* **THE TASK**: All records must be quoted exactly. Omit the pictures.

*** DATA IN THIS EXERCISE

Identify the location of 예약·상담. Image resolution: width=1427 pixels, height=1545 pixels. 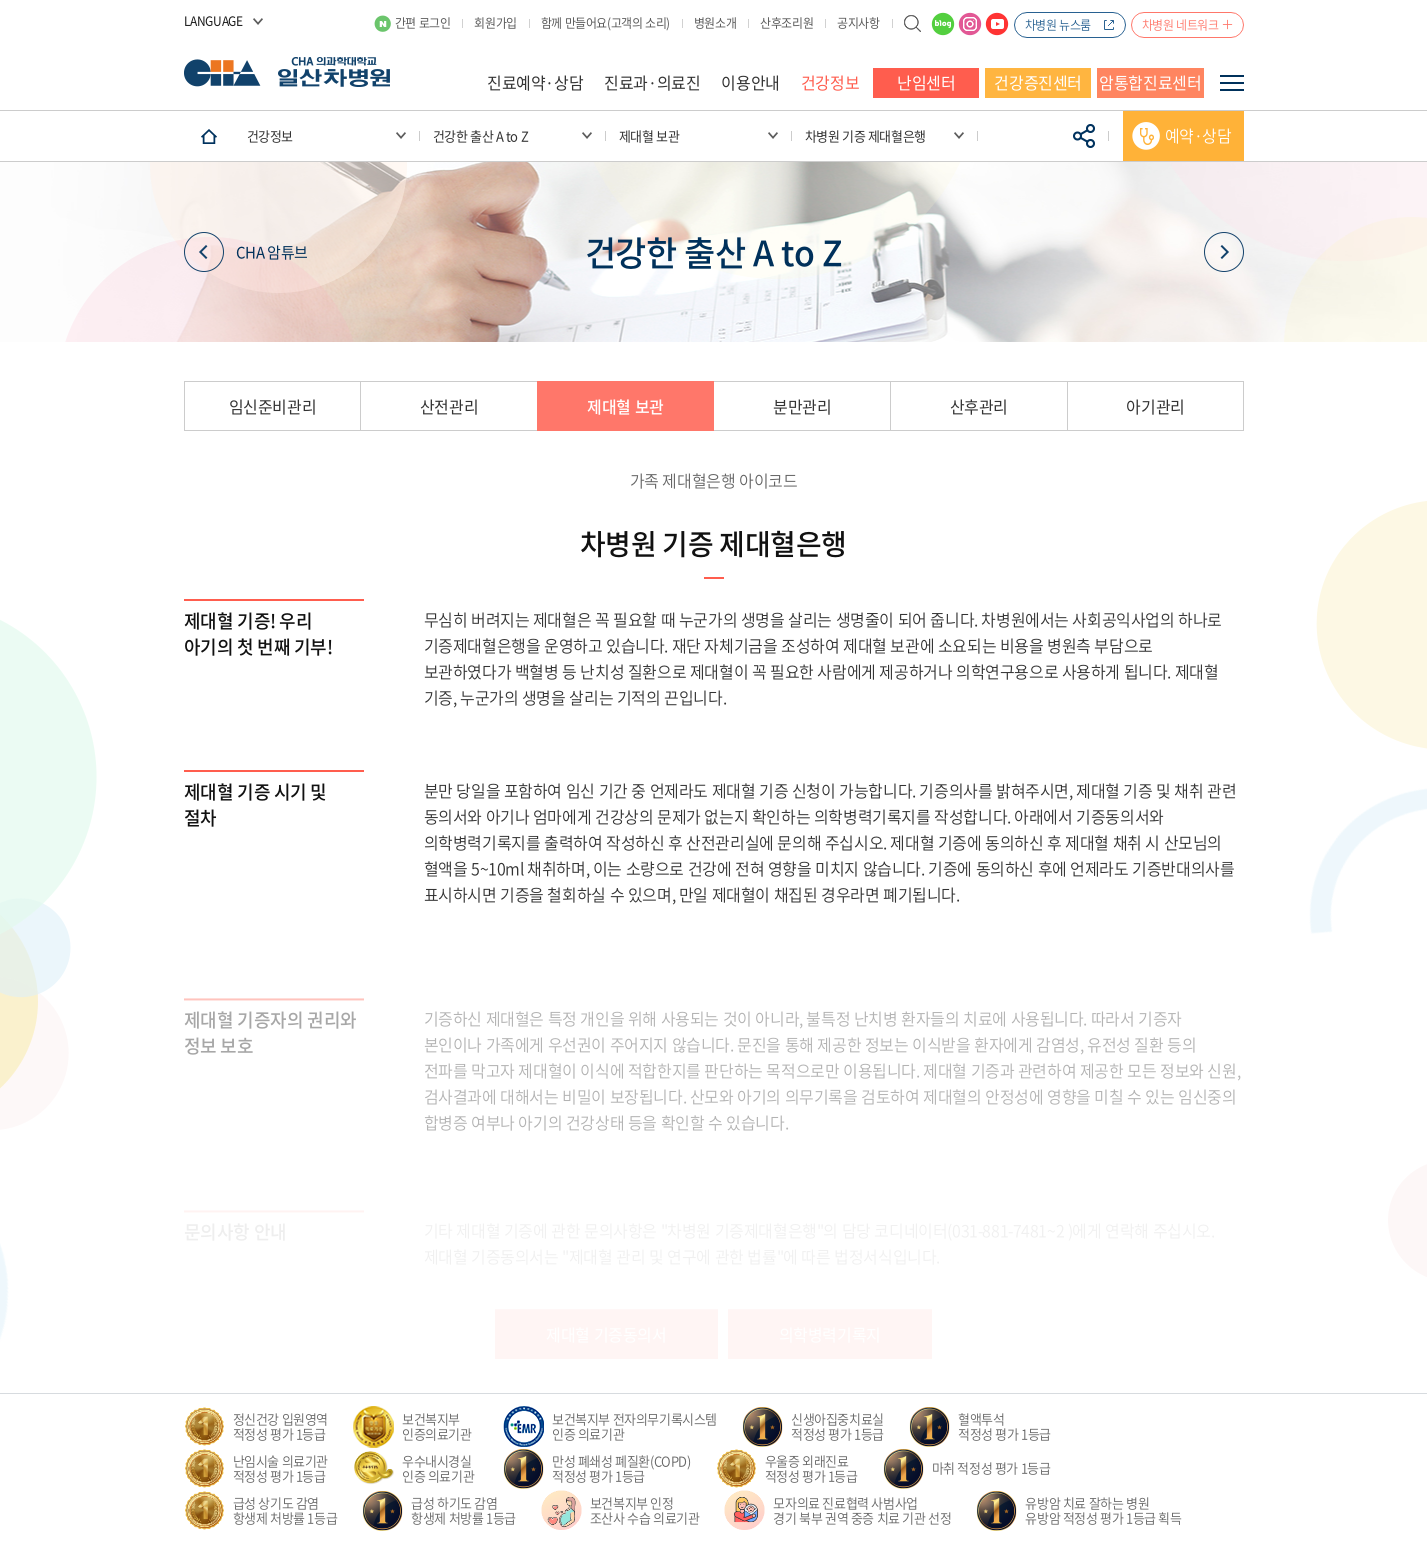
(1198, 135).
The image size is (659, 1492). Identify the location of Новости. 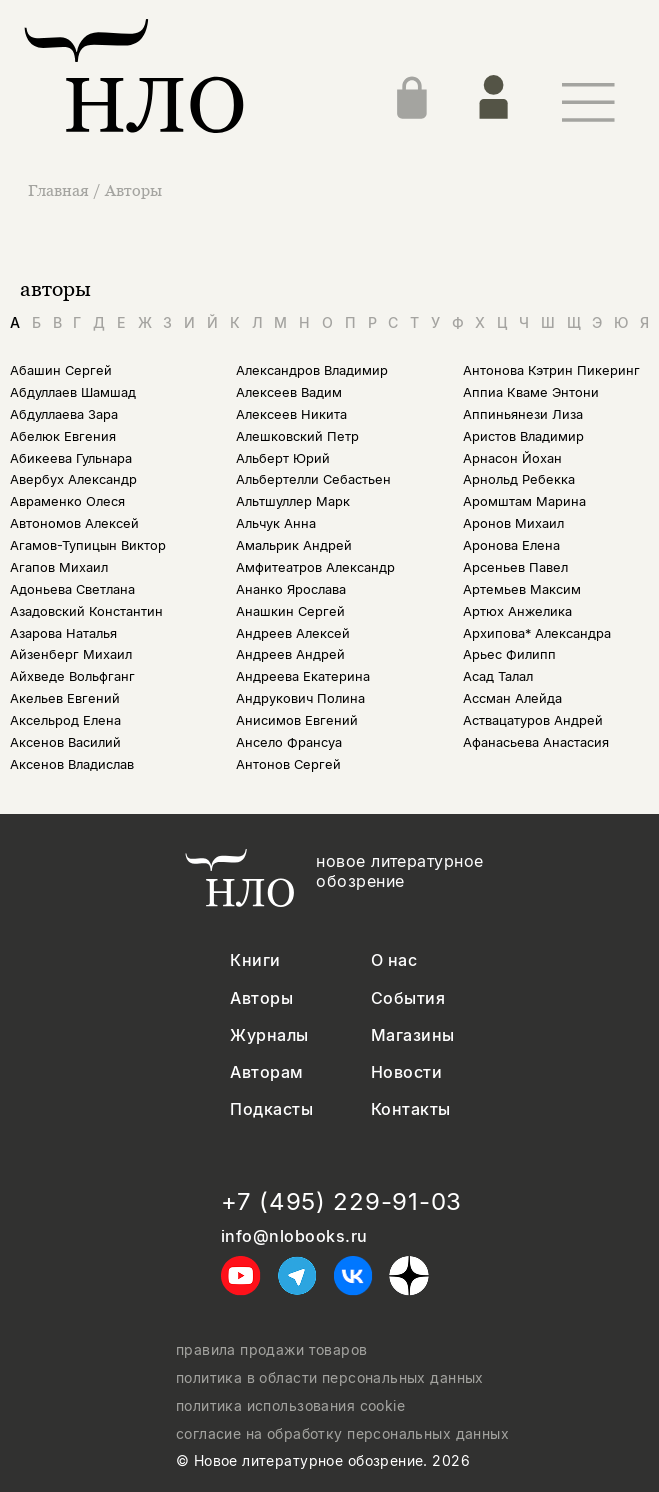
(406, 1072).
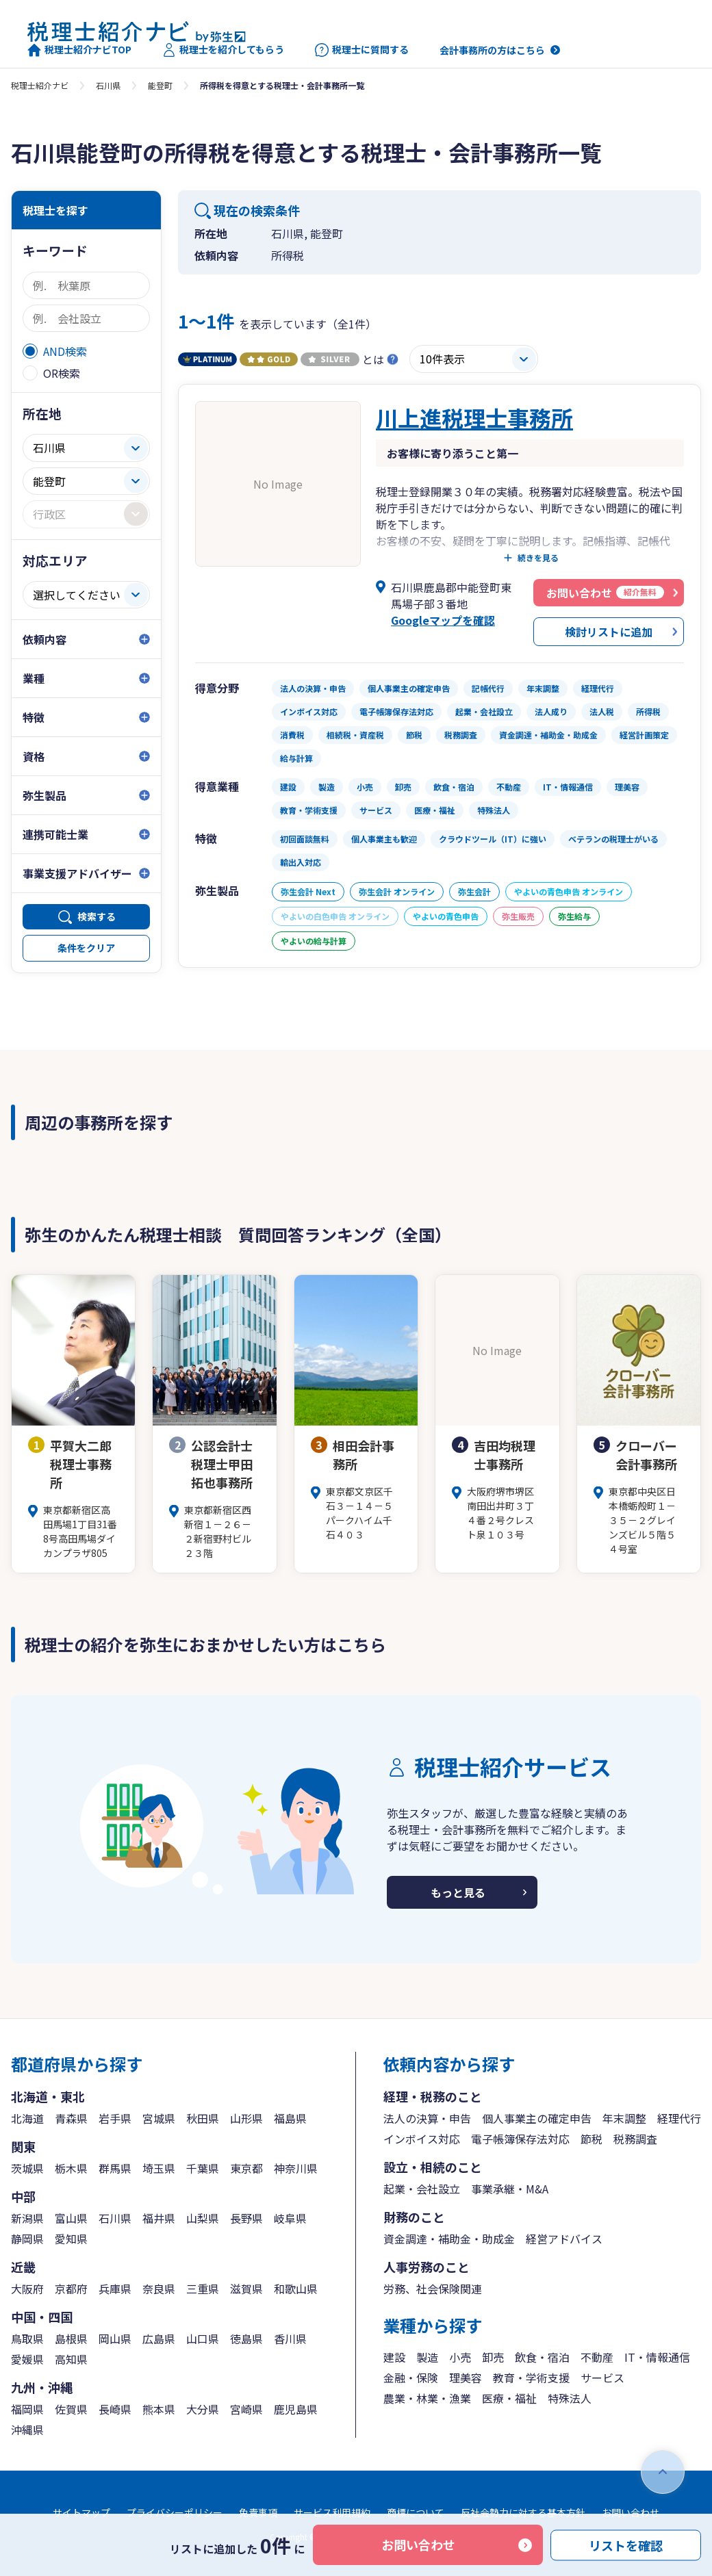 This screenshot has height=2576, width=712. I want to click on 岡山県, so click(115, 2338).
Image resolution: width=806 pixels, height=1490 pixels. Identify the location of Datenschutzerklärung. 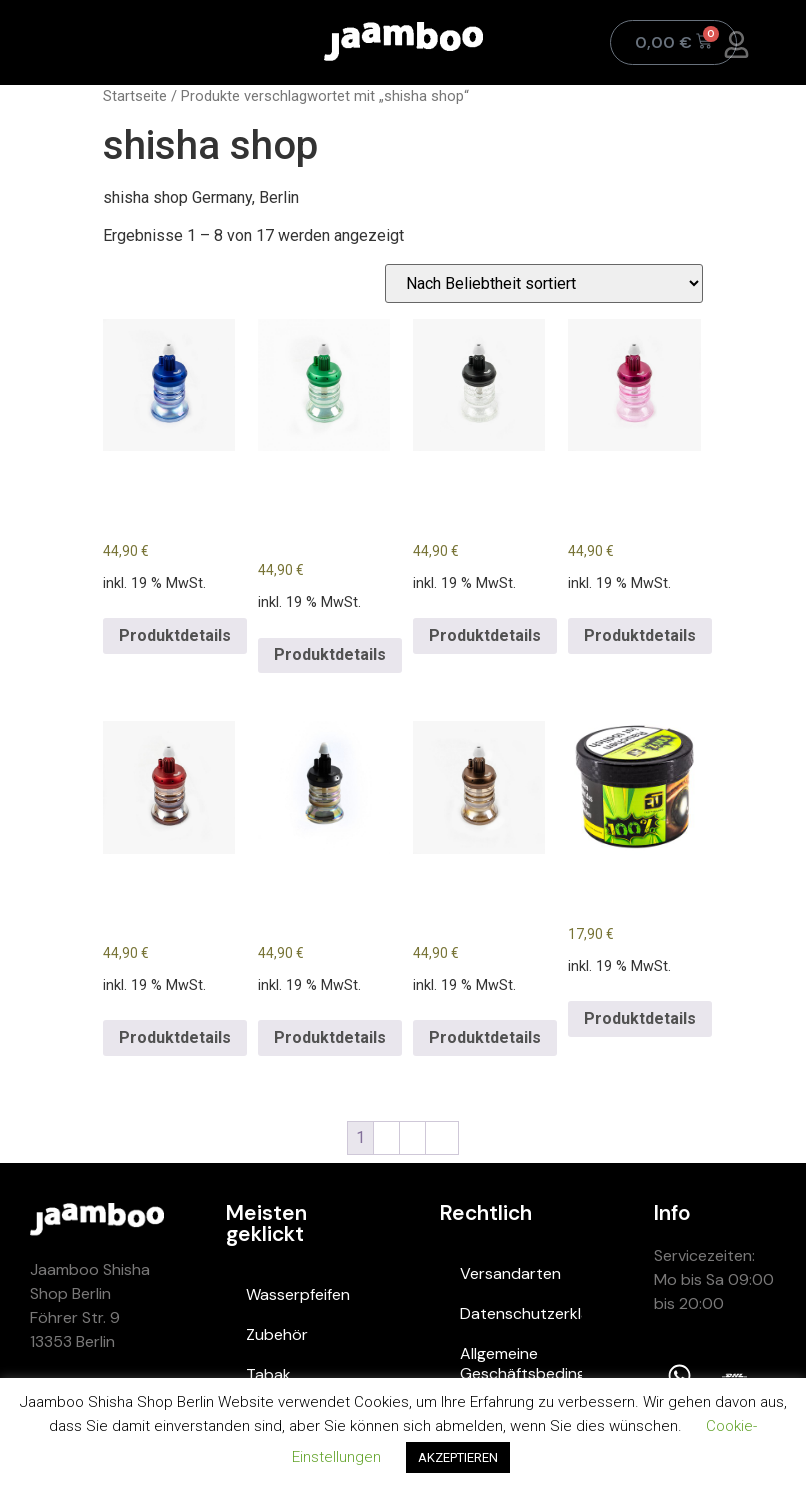
(521, 1313).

******

* **RESULT**:
Identify the location of 예약·상담. Image resolution: width=1427 pixels, height=1545 pixels. 
(1198, 135).
The image size is (659, 1492). Identify the location of Новости. 
(406, 1072).
 This screenshot has height=2576, width=712. I want to click on 岡山県, so click(115, 2338).
Image resolution: width=806 pixels, height=1490 pixels. Identify the location of Datenschutzerklärung. 
(521, 1313).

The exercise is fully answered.